On Remedies for Being Stuck
When I need to write but don't know what to write or where to start ...
… I take a sentence that moves me, that presents itself to me like a light in the dark. Each word of the sentence is used, in order, as the first word of a sentence. Sometimes it is pure silliness, sometimes it sparks something, sometimes it is just a way to show up on the page.

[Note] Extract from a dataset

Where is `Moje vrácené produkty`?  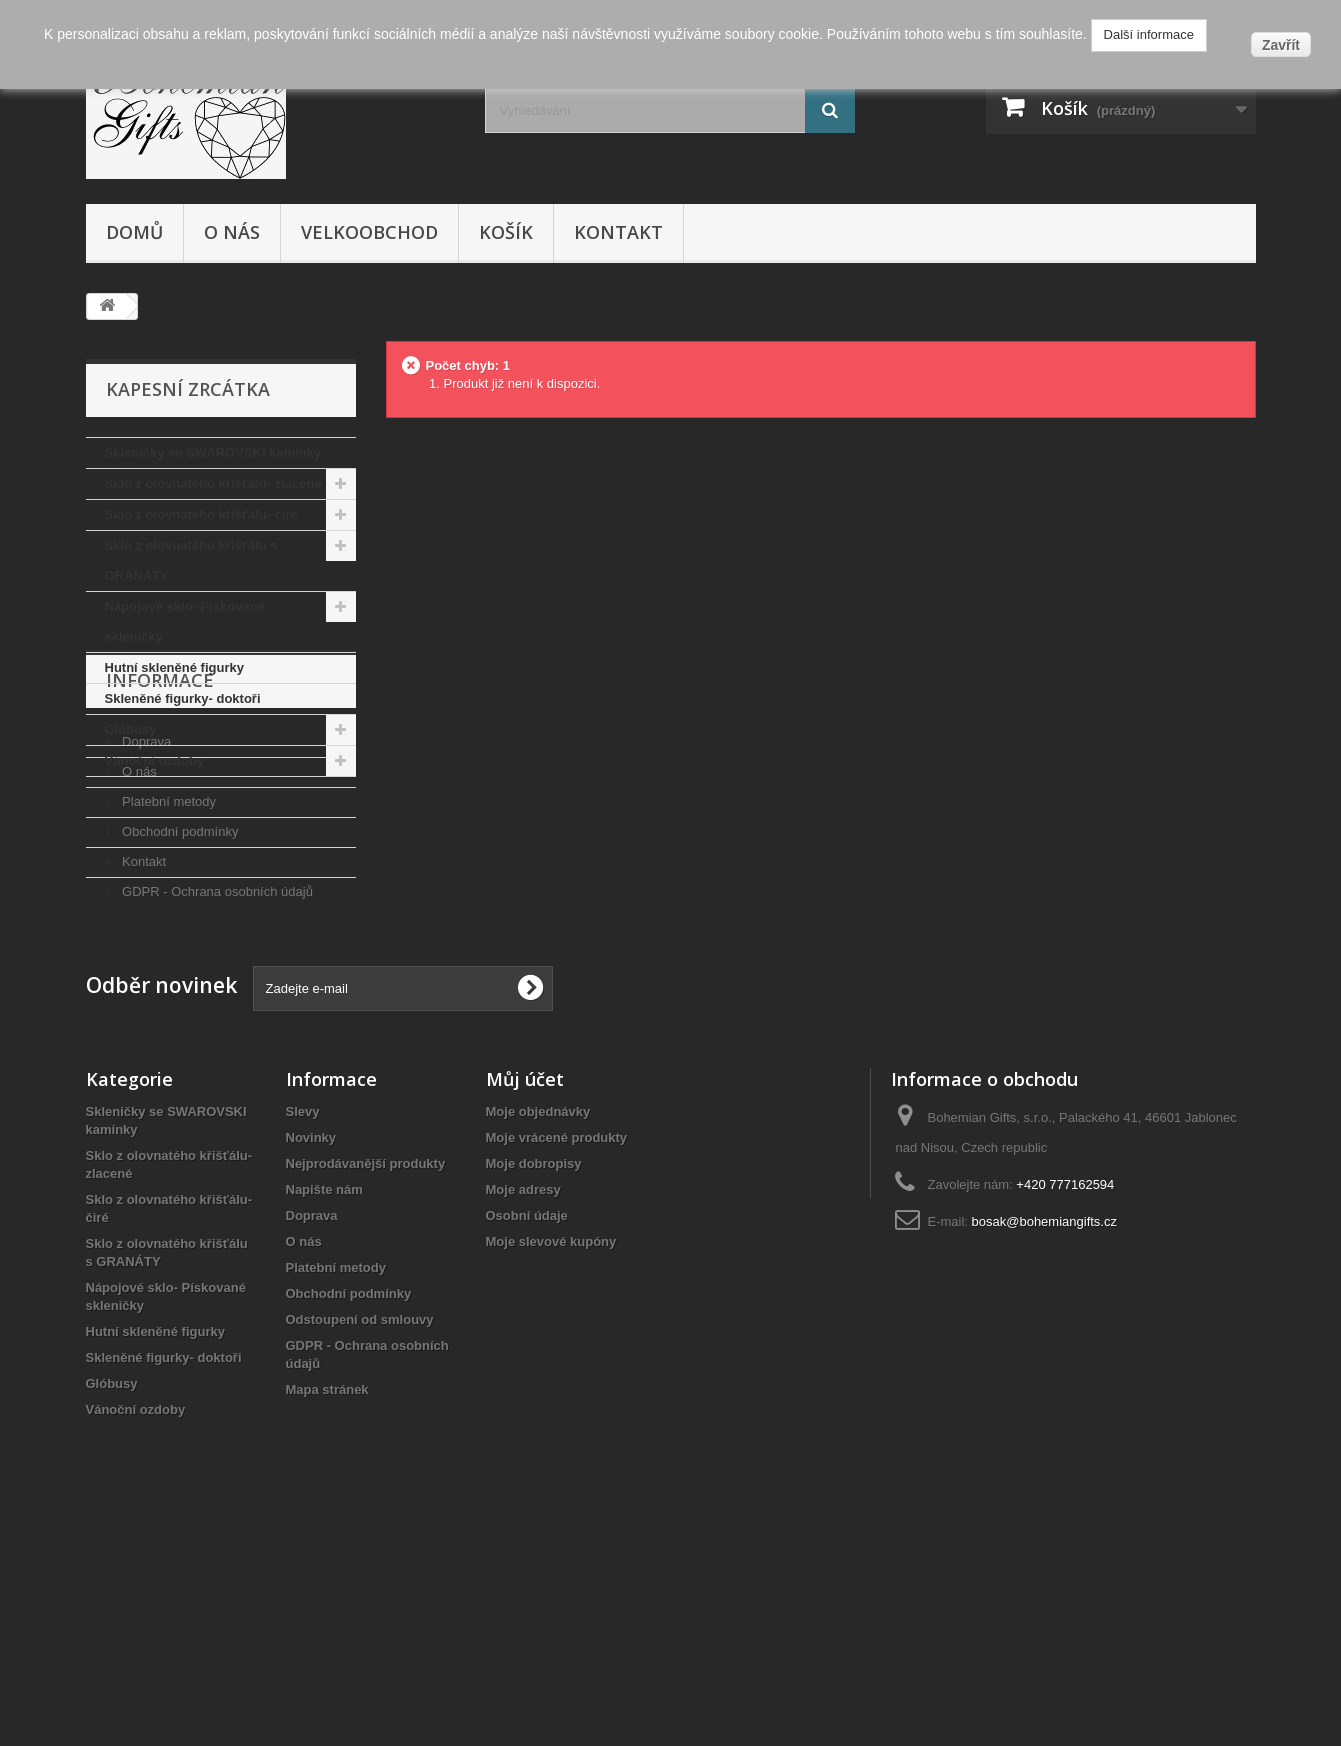 Moje vrácené produkty is located at coordinates (557, 1347).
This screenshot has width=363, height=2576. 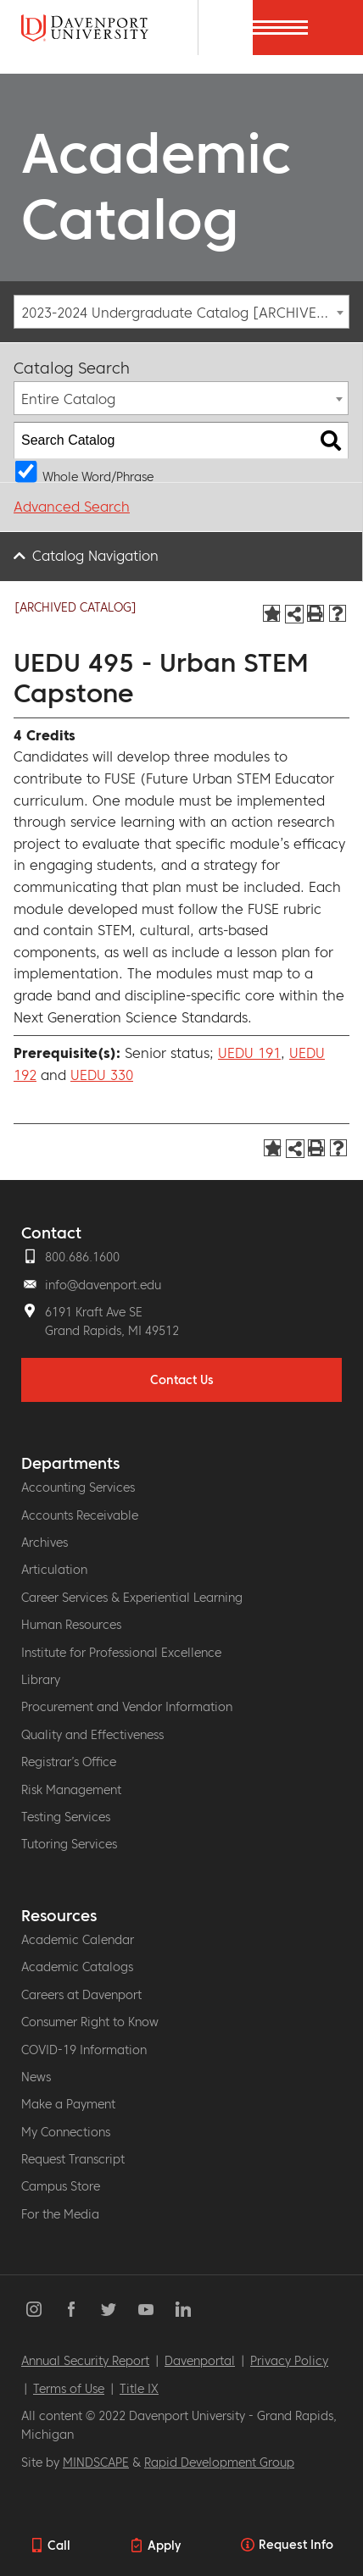 I want to click on Contact Us, so click(x=182, y=1380).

“For what enthralls me and what I experience as beauty is often judged to be dull and dry by others.” M.C. Escher
For each morning I would look to the way the light fell through the window to find out the sort of day which lay ahead. What mood that day would have. Enthralls to knowing at the beginning what will come. Me above all to know is a steadying of the heart. And this slowing of the heart lets the mind begin to see. What will I need to do to reach the point of the day where the light drops and shadows play in its place? I can’t seem to help wishing for all the day’s tasks to be done only to start dreading the next day’s tasks when they are. Experience shows this to be a hard way of functioning to break. As I layer in more rituals to calm and quelch and allay my quivering heart, I can’t help but feel that I am just masking my truth and denying a rich blossoming of enriched living. Beauty lies beyond the boundaries of my life. Is the longed-for unattainable. Often glimpsed. Judged to be a thing I am not worthy of having or knowing. To be for others only. Be for those worthy of the notice and attention of others. Dull I must seem and remain. And, over time, I see this to be true. Dry as dust and ragged rock. By myself even when surrounded by others. Others who know what it is to live in the mornings unfettered by the light.